Sus fintas, sus goles eran festejados  por millones de personas en todo el planeta. Desde cualquier lugar del mundo desarrollado se  pagaban dinerales por lucir las camisetas de sus equipos favoritos con los nombres de estas figuras a sus espaldas con las que acudían ufanos a los estadios de fútbol, los nuevos templos modernos.
 Pero todo eso fue  antes de la pandemia COVID19.
Ahora la curva de mortalidad no terminaba nunca de aplanarse, las cifras de muertos no dejaban de subir, y la gente ansiaba   ver, leer o escuchar en el telediario, en la prensa o en la radio la noticia de que algún laboratorio hubiese dado ya con una vacuna que les protegiera del temido coronavirus y que se les permitiera recuperar aún poco a poco  la normalidad. Salir a las calle, abrazarse, pasear con sus hijos y regresar, los que tuvieran suerte, a su puesto de trabajo.

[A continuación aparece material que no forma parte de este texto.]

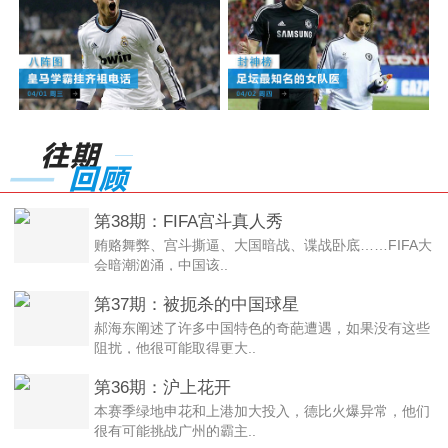
第38期：FIFA宫斗真人秀
贿赂舞弊、宫斗撕逼、大国暗战、谍战卧底……FIFA大
会暗潮汹涌，中国该..
第37期：被扼杀的中国球星
郝海东阐述了许多中国特色的奇葩遭遇，如果没有这些
阻扰，他很可能取得更大..
第36期：沪上花开
本赛季绿地申花和上港加大投入，德比火爆异常，他们
很有可能挑战广州的霸主..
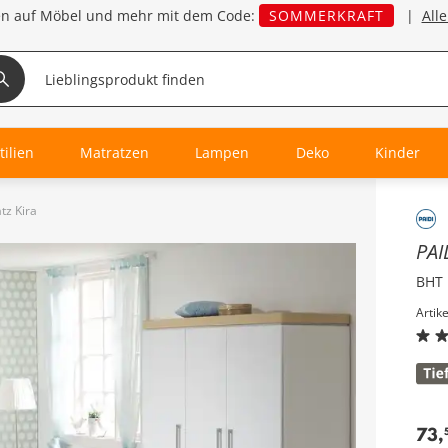
en auf Möbel und mehr mit dem Code:
SOMMERKRAFT
|
All
tilien
Matratzen
Lampen
Deko
Kinder
tz Kira
Inha
PAI
BHT 
Artik
73
,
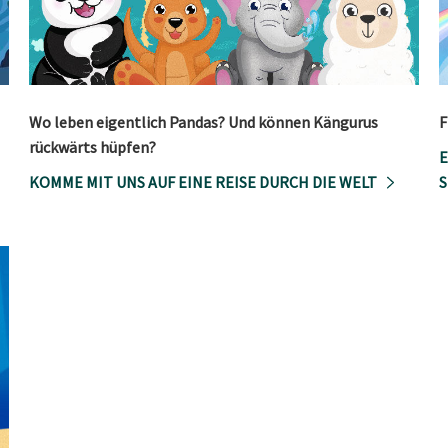
Wo leben eigentlich Pandas? Und können Kängurus
F
rückwärts hüpfen?
E
KOMME MIT UNS AUF EINE REISE DURCH DIE WELT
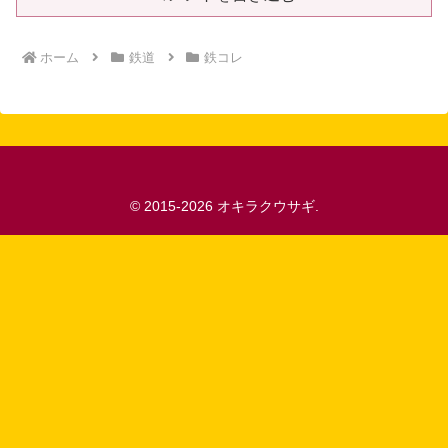
ホーム
鉄道
鉄コレ
© 2015-2026 オキラクウサギ.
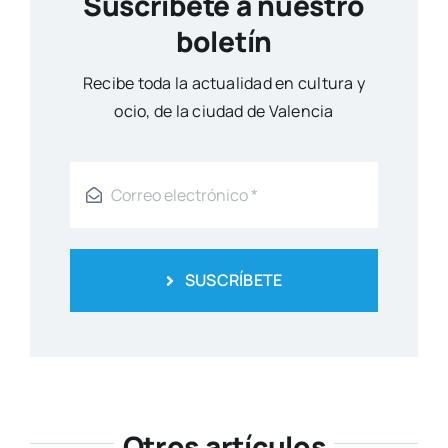
Suscríbete a nuestro
boletín
Reci­be toda la actua­li­dad en cul­tu­ra y
ocio, de la ciu­dad de Valen­cia
SUSCRÍBETE
Otros artículos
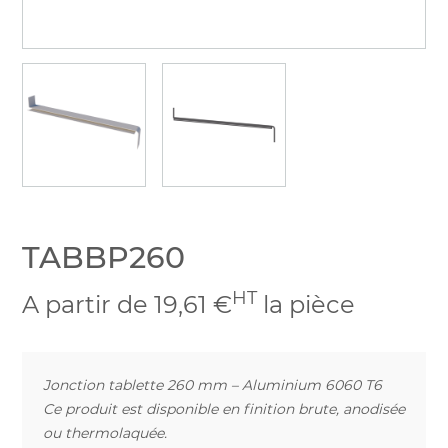
TABBP260
HT
A partir de 19,61 €
la pièce
Jonction tablette 260 mm – Aluminium 6060 T6
Ce produit est disponible en finition brute, anodisée
ou thermolaquée.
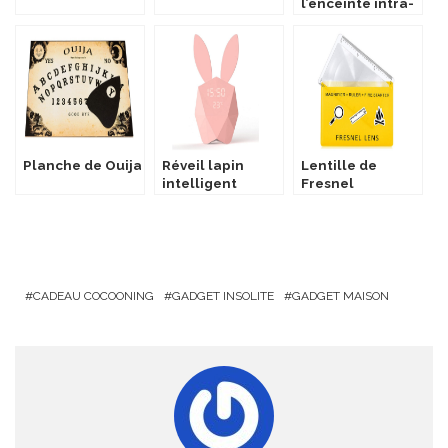
l’enceinte intra-
vaginale
Planche de Ouija
Réveil lapin
Lentille de
intelligent
Fresnel
CADEAU COCOONING
GADGET INSOLITE
GADGET MAISON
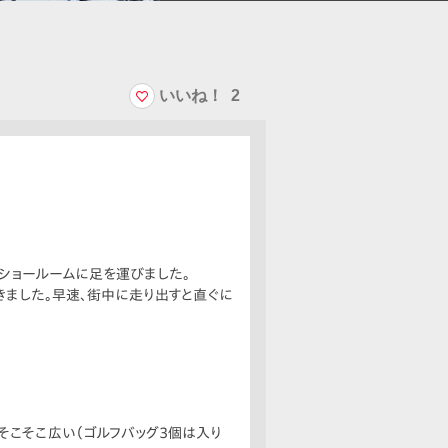
いいね！
2
のショールームに足を運びました。
きました。早速、街中に走り出すと直ぐに
そこそこ広い（ゴルフバッグ3個は入り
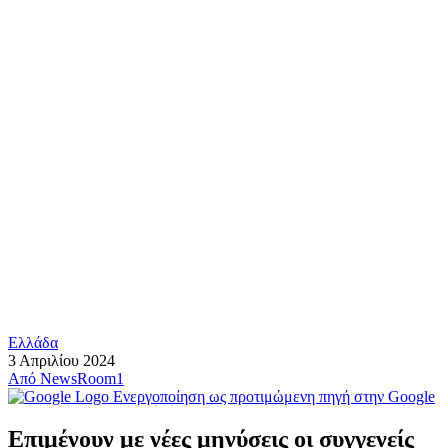
Ελλάδα
3 Απριλίου 2024
Από
NewsRoom1
Ενεργοποίηση ως προτιμώμενη πηγή στην Google
Επιμένουν με νέες μηνύσεις οι συγγενείς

R.  seguía depositando la mismas energías en su trabajo siempre precario entre pipetas y micropipetas, cotejando datos y  en contacto permanente con colegas de todo el mundo. Acababan  de pasar a la última fase de experimentación una vacuna, fruto del trabajo de colaboración entre varios Institutos de investigación biomédica y Universidades entre la que se encontraba su equipo. Todo parecía indicar que en breve se dispondría por fin de la esperada vacuna contra el coronavirus.  Vacuna que (como casi todas)  supondría un ahorro incalculable  de muertes  y también, en coste económico que  es, por qué no decirlo,   la antesala a más pérdidas de vida entre las clases más desfavorecidas.

R.  deseaba que las calles estuvieran de nuevo inundadas de vida y  desde la ventana de su habitación poder volver a ver en el parque a los niños jugando felices a la pelota, pero en el fondo de su corazón  soñaba también  con que sus mayores, en adelante, les hicieran caer (y de paso, ellos mismos) en la cuenta de la importancia de la ciencia. Reflexionar sobre la vida entregada de muchos hombres y mujeres de ciencia que salvaron, salvan y salvarán las vidas de mucha gente.